§ **Exercise data**:
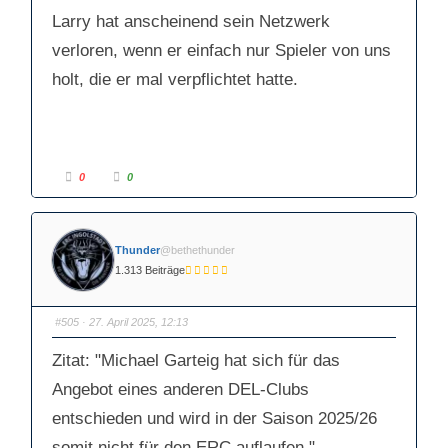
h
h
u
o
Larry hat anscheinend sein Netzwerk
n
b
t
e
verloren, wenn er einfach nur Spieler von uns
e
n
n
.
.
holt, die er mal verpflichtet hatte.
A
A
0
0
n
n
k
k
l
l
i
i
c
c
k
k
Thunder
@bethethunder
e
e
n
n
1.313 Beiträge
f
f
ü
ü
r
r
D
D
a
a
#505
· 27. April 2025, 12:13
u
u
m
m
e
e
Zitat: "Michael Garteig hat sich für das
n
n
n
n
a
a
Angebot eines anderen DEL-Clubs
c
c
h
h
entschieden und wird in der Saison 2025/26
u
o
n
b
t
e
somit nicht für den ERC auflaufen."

---

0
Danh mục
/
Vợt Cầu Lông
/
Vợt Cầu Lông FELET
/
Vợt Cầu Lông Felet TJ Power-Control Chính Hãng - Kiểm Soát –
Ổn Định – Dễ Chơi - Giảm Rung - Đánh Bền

---

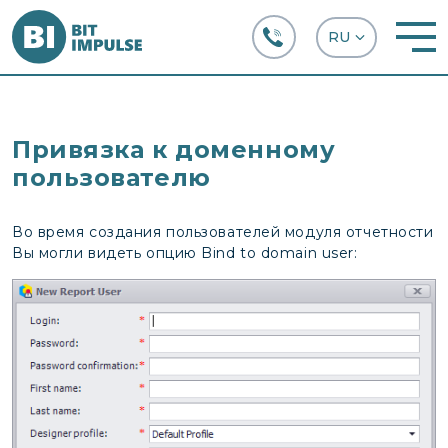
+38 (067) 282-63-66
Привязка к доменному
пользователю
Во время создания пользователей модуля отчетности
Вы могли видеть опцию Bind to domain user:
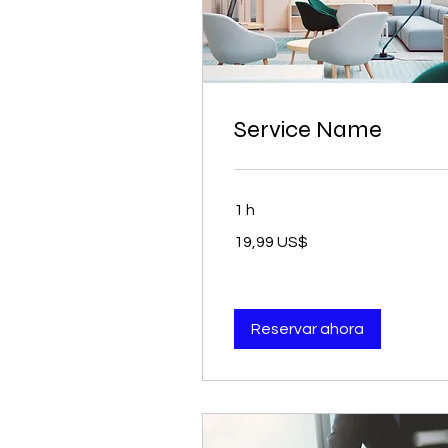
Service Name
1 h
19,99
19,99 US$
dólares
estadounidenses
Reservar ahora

§ **Work task**: Scan the records for the string "Lông". Copy each line in which it appears.

§ **Response to the task**:
Vợt Cầu Lông
Vợt Cầu Lông FELET
Vợt Cầu Lông Felet TJ Power-Control Chính Hãng - Kiểm Soát –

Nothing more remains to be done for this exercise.